Pull every line holding the word "Screen" from the data below and copy it.
§ §
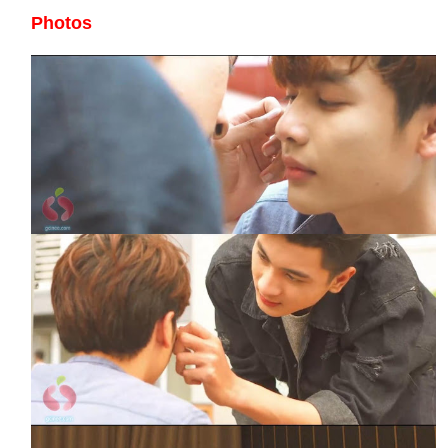
Photos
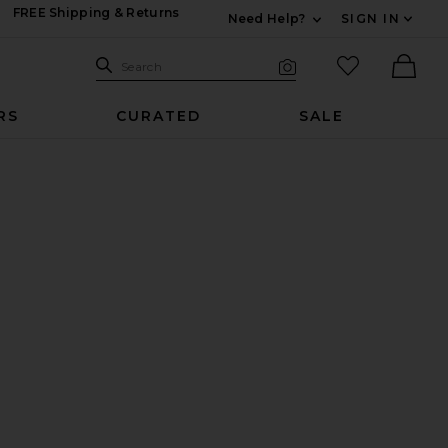
FREE Shipping & Returns
Need Help?
SIGN IN
Expand For Contac
Search Site
favorited it
Search
Visual Search
Ther
RS
CURATED
SALE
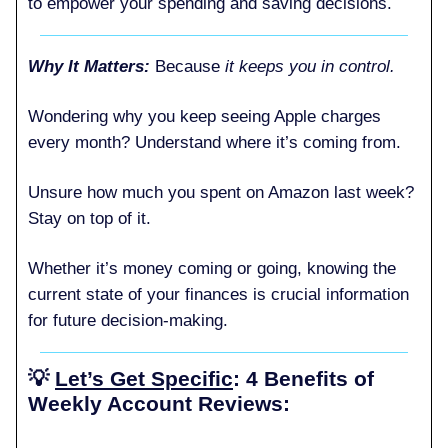
to empower your spending and saving decisions.
Why It Matters:
Because
it keeps you in control.
Wondering why you keep seeing Apple charges
every month? Understand where it’s coming from.
Unsure how much you spent on Amazon last week?
Stay on top of it.
Whether it’s money coming or going, knowing the
current state of your finances is crucial information
for future decision-making.
💡
Let’s Get Specific
: 4 Benefits of
Weekly Account Reviews:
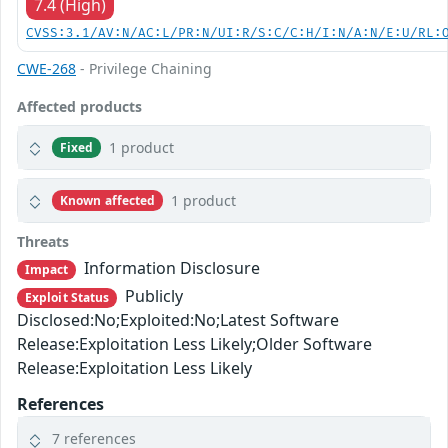
7.4 (High)
CVSS:3.1/AV:N/AC:L/PR:N/UI:R/S:C/C:H/I:N/A:N/E:U/RL:
CWE-268
- Privilege Chaining
Affected products
1 product
Fixed
1 product
Known affected
Threats
Information Disclosure
Impact
Publicly
Exploit Status
Disclosed:No;Exploited:No;Latest Software
Release:Exploitation Less Likely;Older Software
Release:Exploitation Less Likely
References
7 references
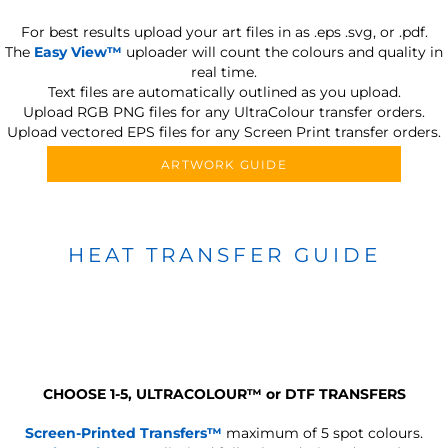
For best results upload your art files in as
.eps .svg, or .pdf.
The
Easy View™
uploader will count the colours and quality in
real time.
Text files are automatically outlined as you upload.
Upload RGB PNG files for any UltraColour transfer orders.
Upload vectored EPS files for any Screen Print transfer orders.
ARTWORK GUIDE
HEAT TRANSFER GUIDE
CHOOSE 1-5, ULTRACOLOUR
™
or DTF TRANSFERS
Screen-Printed Transfers™
maximum of 5 spot colours.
§ §
◆ **OUTPUT OF THE TASK**:
Upload vectored EPS files for any Screen Print transfer orders.
Screen-Printed Transfers™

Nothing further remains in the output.